▸ The input:
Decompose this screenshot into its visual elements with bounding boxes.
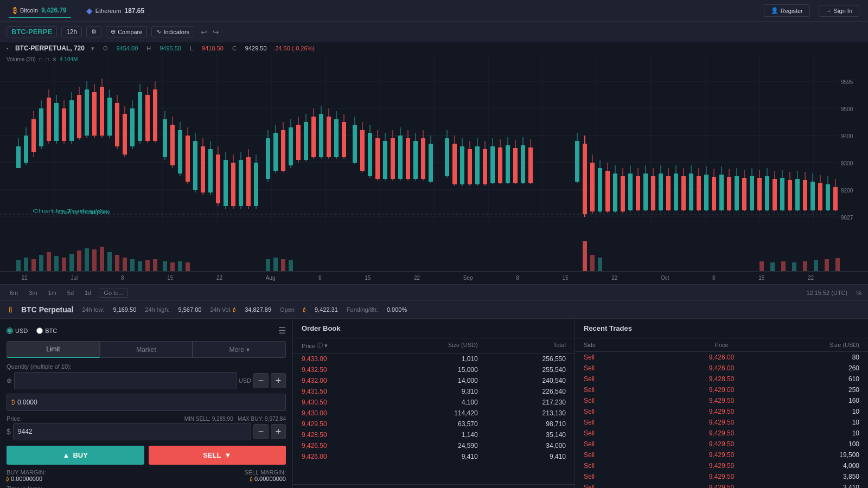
bitcoin-ticker[interactable]: ₿ Bitcoin 9,426.79 (9, 4, 71, 18)
ob-row[interactable]: 9,428.50 1,140 35,140 (293, 429, 575, 440)
sell-margin-info: SELL MARGIN: ₿ 0.00000000 (244, 469, 286, 482)
vol-btc-icon: ₿ (233, 307, 236, 313)
quantity-input[interactable] (14, 372, 237, 389)
compare-button[interactable]: ⊕ Compare (106, 26, 147, 37)
ob-row[interactable]: 9,433.00 1,010 256,550 (293, 354, 575, 364)
vol-label: 24h Vol. ₿ (210, 306, 236, 313)
market-tab[interactable]: Market (100, 341, 193, 358)
rt-size-cell: 10 (768, 408, 859, 415)
limit-tab[interactable]: Limit (7, 341, 100, 358)
rt-side-cell: Sell (584, 386, 675, 394)
quantity-group: Quantity (multiple of 10): ⊕ USD − + (7, 363, 286, 389)
qty-currency-label: USD (239, 377, 251, 384)
ob-row[interactable]: 9,431.50 9,310 226,540 (293, 386, 575, 397)
5d-button[interactable]: 5d (64, 288, 77, 297)
btc-amount-input[interactable] (17, 399, 281, 406)
rt-row: Sell 9,426.00 80 (575, 352, 868, 363)
sell-button[interactable]: SELL ▼ (149, 446, 286, 465)
ob-row[interactable]: 9,426.00 9,410 9,410 (293, 451, 575, 462)
svg-text:9595: 9595 (841, 79, 853, 85)
candlestick-chart[interactable]: ⚐ Chart by TradingView 9595 9500 9400 93… (0, 54, 868, 239)
undo-redo-group: ↩ ↪ (199, 27, 221, 37)
ob-row[interactable]: 9,432.00 14,000 240,540 (293, 375, 575, 386)
qty-minus-button[interactable]: − (253, 373, 269, 388)
3m-button[interactable]: 3m (25, 288, 40, 297)
chart-symbol[interactable]: BTC-PERPE (7, 26, 57, 37)
ohlc-change: -24.50 (-0.26%) (273, 45, 315, 52)
svg-rect-231 (24, 258, 28, 271)
btc-radio[interactable] (36, 328, 43, 334)
ob-total-cell: 34,000 (478, 442, 566, 450)
svg-rect-238 (77, 251, 81, 271)
svg-rect-252 (186, 262, 190, 271)
ob-size-cell: 14,000 (390, 377, 477, 384)
chart-settings-button[interactable]: ⚙ (86, 26, 101, 37)
ob-price-cell: 9,432.00 (302, 377, 390, 384)
indicators-button[interactable]: ∿ Indicators (151, 26, 194, 37)
svg-rect-254 (273, 258, 278, 271)
6m-button[interactable]: 6m (7, 288, 21, 297)
rt-header: Recent Trades (575, 319, 868, 338)
undo-button[interactable]: ↩ (199, 27, 209, 37)
qty-plus-button[interactable]: + (271, 373, 286, 388)
price-plus-button[interactable]: + (271, 424, 286, 439)
volume-info: Volume (20) □ □ ✕ 4.104M (7, 56, 78, 62)
svg-rect-257 (583, 241, 587, 271)
usd-radio[interactable] (7, 328, 13, 334)
rt-row: Sell 9,426.00 260 (575, 363, 868, 374)
svg-rect-265 (814, 260, 818, 271)
chart-x-axis: 22 Jul 8 15 22 Aug 8 15 22 Sep 8 15 22 O… (0, 271, 868, 284)
ob-price-cell: 9,429.50 (302, 420, 390, 428)
ob-size-cell: 9,410 (390, 453, 477, 460)
ob-total-cell: 240,540 (478, 377, 566, 384)
high-value: 9,567.00 (178, 306, 202, 313)
goto-button[interactable]: Go to... (99, 288, 128, 298)
ob-total-cell: 213,130 (478, 409, 566, 417)
ob-row[interactable]: 9,426.50 24,590 34,000 (293, 440, 575, 451)
rt-row: Sell 9,429.50 3,850 (575, 471, 868, 482)
redo-button[interactable]: ↪ (210, 27, 221, 37)
price-label-row: Price: MIN SELL: 9,289.90 MAX BUY: 9,572… (7, 415, 286, 422)
price-minus-button[interactable]: − (253, 424, 269, 439)
1d-button[interactable]: 1d (81, 288, 94, 297)
price-input[interactable] (13, 423, 251, 440)
svg-rect-248 (153, 259, 157, 271)
chart-interval[interactable]: 12h (61, 27, 82, 37)
btc-radio-label[interactable]: BTC (36, 328, 57, 334)
buy-button[interactable]: ▲ BUY (7, 446, 144, 465)
1m-button[interactable]: 1m (45, 288, 60, 297)
ob-title: Order Book (302, 324, 341, 332)
funding-label: Funding/8h: (347, 306, 378, 313)
ethereum-ticker[interactable]: ◈ Ethereum 187.65 (82, 4, 149, 17)
open-label: Open (280, 306, 295, 313)
svg-rect-239 (85, 248, 89, 271)
sliders-icon: ⚙ (91, 28, 97, 35)
rt-price-cell: 9,429.50 (675, 408, 767, 415)
signin-button[interactable]: → Sign In (819, 5, 859, 17)
ob-row[interactable]: 9,432.50 15,000 255,540 (293, 364, 575, 375)
ob-row[interactable]: 9,430.50 4,100 217,230 (293, 397, 575, 408)
rt-side-cell: Sell (584, 408, 675, 415)
chevron-down-icon: ▾ (246, 346, 250, 354)
vol-box1: □ (39, 56, 42, 62)
vol-close-icon: ✕ (52, 56, 56, 62)
ob-row[interactable]: 9,429.50 63,570 98,710 (293, 419, 575, 429)
recent-trades-panel: Recent Trades Side Price Size (USD) Sell… (575, 319, 868, 488)
rt-price-cell: 9,429.50 (675, 451, 767, 459)
usd-radio-label[interactable]: USD (7, 328, 28, 334)
copy-icon[interactable]: ⊕ (7, 377, 12, 384)
svg-rect-244 (123, 258, 127, 271)
register-button[interactable]: 👤 Register (764, 4, 810, 17)
buy-arrow-icon: ▲ (63, 451, 70, 459)
more-tab[interactable]: More ▾ (193, 341, 286, 358)
ohlc-l-val: 9418.50 (202, 45, 224, 52)
ob-row[interactable]: 9,430.00 114,420 213,130 (293, 408, 575, 419)
bitcoin-icon: ₿ (13, 6, 17, 15)
svg-rect-246 (138, 261, 142, 271)
layout-icon-button[interactable]: ☰ (278, 325, 286, 336)
trading-panel: USD BTC ☰ Limit Market More ▾ Quantity (… (0, 319, 293, 488)
rt-price-cell: 9,429.50 (675, 429, 767, 437)
low-label: 24h low: (82, 306, 104, 313)
rt-price-cell: 9,428.50 (675, 375, 767, 383)
dollar-sign: $ (7, 427, 11, 436)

▸ Task objective:
Repeat every line above exactly, but omit all images.

▸ Exercise solution:
Decompose this screenshot into its visual elements with bounding boxes.
bitcoin-ticker[interactable]: ₿ Bitcoin 9,426.79 (9, 4, 71, 18)
ob-row[interactable]: 9,428.50 1,140 35,140 (293, 429, 575, 440)
sell-margin-info: SELL MARGIN: ₿ 0.00000000 (244, 469, 286, 482)
vol-btc-icon: ₿ (233, 307, 236, 313)
quantity-input[interactable] (14, 372, 237, 389)
compare-button[interactable]: ⊕ Compare (106, 26, 147, 37)
ob-row[interactable]: 9,433.00 1,010 256,550 (293, 354, 575, 364)
vol-label: 24h Vol. ₿ (210, 306, 236, 313)
market-tab[interactable]: Market (100, 341, 193, 358)
rt-size-cell: 10 (768, 408, 859, 415)
limit-tab[interactable]: Limit (7, 341, 100, 358)
rt-side-cell: Sell (584, 386, 675, 394)
quantity-group: Quantity (multiple of 10): ⊕ USD − + (7, 363, 286, 389)
qty-currency-label: USD (239, 377, 251, 384)
ob-row[interactable]: 9,431.50 9,310 226,540 (293, 386, 575, 397)
5d-button[interactable]: 5d (64, 288, 77, 297)
btc-amount-input[interactable] (17, 399, 281, 406)
rt-row: Sell 9,426.00 80 (575, 352, 868, 363)
sell-button[interactable]: SELL ▼ (149, 446, 286, 465)
ob-row[interactable]: 9,426.00 9,410 9,410 (293, 451, 575, 462)
svg-text:9595: 9595 (841, 79, 853, 85)
candlestick-chart[interactable]: ⚐ Chart by TradingView 9595 9500 9400 93… (0, 54, 868, 239)
undo-redo-group: ↩ ↪ (199, 27, 221, 37)
ob-row[interactable]: 9,432.00 14,000 240,540 (293, 375, 575, 386)
qty-minus-button[interactable]: − (253, 373, 269, 388)
3m-button[interactable]: 3m (25, 288, 40, 297)
chart-symbol[interactable]: BTC-PERPE (7, 26, 57, 37)
ohlc-change: -24.50 (-0.26%) (273, 45, 315, 52)
svg-rect-231 (24, 258, 28, 271)
btc-radio[interactable] (36, 328, 43, 334)
ob-total-cell: 34,000 (478, 442, 566, 450)
svg-rect-238 (77, 251, 81, 271)
svg-rect-252 (186, 262, 190, 271)
ob-size-cell: 14,000 (390, 377, 477, 384)
chart-settings-button[interactable]: ⚙ (86, 26, 101, 37)
ob-price-cell: 9,432.00 (302, 377, 390, 384)
indicators-button[interactable]: ∿ Indicators (151, 26, 194, 37)
svg-rect-254 (273, 258, 278, 271)
6m-button[interactable]: 6m (7, 288, 21, 297)
rt-header: Recent Trades (575, 319, 868, 338)
undo-button[interactable]: ↩ (199, 27, 209, 37)
qty-plus-button[interactable]: + (271, 373, 286, 388)
price-plus-button[interactable]: + (271, 424, 286, 439)
volume-info: Volume (20) □ □ ✕ 4.104M (7, 56, 78, 62)
svg-rect-257 (583, 241, 587, 271)
usd-radio[interactable] (7, 328, 13, 334)
rt-row: Sell 9,426.00 260 (575, 363, 868, 374)
svg-rect-265 (814, 260, 818, 271)
chart-x-axis: 22 Jul 8 15 22 Aug 8 15 22 Sep 8 15 22 O… (0, 271, 868, 284)
ob-price-cell: 9,429.50 (302, 420, 390, 428)
ob-size-cell: 9,410 (390, 453, 477, 460)
ob-total-cell: 240,540 (478, 377, 566, 384)
high-value: 9,567.00 (178, 306, 202, 313)
goto-button[interactable]: Go to... (99, 288, 128, 298)
ob-total-cell: 213,130 (478, 409, 566, 417)
ob-row[interactable]: 9,426.50 24,590 34,000 (293, 440, 575, 451)
rt-row: Sell 9,429.50 3,850 (575, 471, 868, 482)
redo-button[interactable]: ↪ (210, 27, 221, 37)
price-label-row: Price: MIN SELL: 9,289.90 MAX BUY: 9,572… (7, 415, 286, 422)
price-minus-button[interactable]: − (253, 424, 269, 439)
1d-button[interactable]: 1d (81, 288, 94, 297)
price-input[interactable] (13, 423, 251, 440)
svg-rect-248 (153, 259, 157, 271)
chart-interval[interactable]: 12h (61, 27, 82, 37)
btc-radio-label[interactable]: BTC (36, 328, 57, 334)
buy-button[interactable]: ▲ BUY (7, 446, 144, 465)
1m-button[interactable]: 1m (45, 288, 60, 297)
ob-title: Order Book (302, 324, 341, 332)
funding-label: Funding/8h: (347, 306, 378, 313)
ethereum-ticker[interactable]: ◈ Ethereum 187.65 (82, 4, 149, 17)
open-label: Open (280, 306, 295, 313)
svg-rect-239 (85, 248, 89, 271)
sliders-icon: ⚙ (91, 28, 97, 35)
rt-price-cell: 9,429.50 (675, 408, 767, 415)
signin-button[interactable]: → Sign In (819, 5, 859, 17)
ob-row[interactable]: 9,432.50 15,000 255,540 (293, 364, 575, 375)
ob-row[interactable]: 9,430.50 4,100 217,230 (293, 397, 575, 408)
rt-side-cell: Sell (584, 408, 675, 415)
chevron-down-icon: ▾ (246, 346, 250, 354)
vol-box1: □ (39, 56, 42, 62)
vol-close-icon: ✕ (52, 56, 56, 62)
ob-row[interactable]: 9,429.50 63,570 98,710 (293, 419, 575, 429)
recent-trades-panel: Recent Trades Side Price Size (USD) Sell… (575, 319, 868, 488)
rt-price-cell: 9,429.50 (675, 451, 767, 459)
usd-radio-label[interactable]: USD (7, 328, 28, 334)
copy-icon[interactable]: ⊕ (7, 377, 12, 384)
svg-rect-244 (123, 258, 127, 271)
register-button[interactable]: 👤 Register (764, 4, 810, 17)
buy-arrow-icon: ▲ (63, 451, 70, 459)
more-tab[interactable]: More ▾ (193, 341, 286, 358)
ohlc-l-val: 9418.50 (202, 45, 224, 52)
ob-row[interactable]: 9,430.00 114,420 213,130 (293, 408, 575, 419)
bitcoin-icon: ₿ (13, 6, 17, 15)
svg-rect-246 (138, 261, 142, 271)
layout-icon-button[interactable]: ☰ (278, 325, 286, 336)
trading-panel: USD BTC ☰ Limit Market More ▾ Quantity (… (0, 319, 293, 488)
rt-price-cell: 9,429.50 (675, 429, 767, 437)
low-label: 24h low: (82, 306, 104, 313)
rt-price-cell: 9,428.50 (675, 375, 767, 383)
dollar-sign: $ (7, 427, 11, 436)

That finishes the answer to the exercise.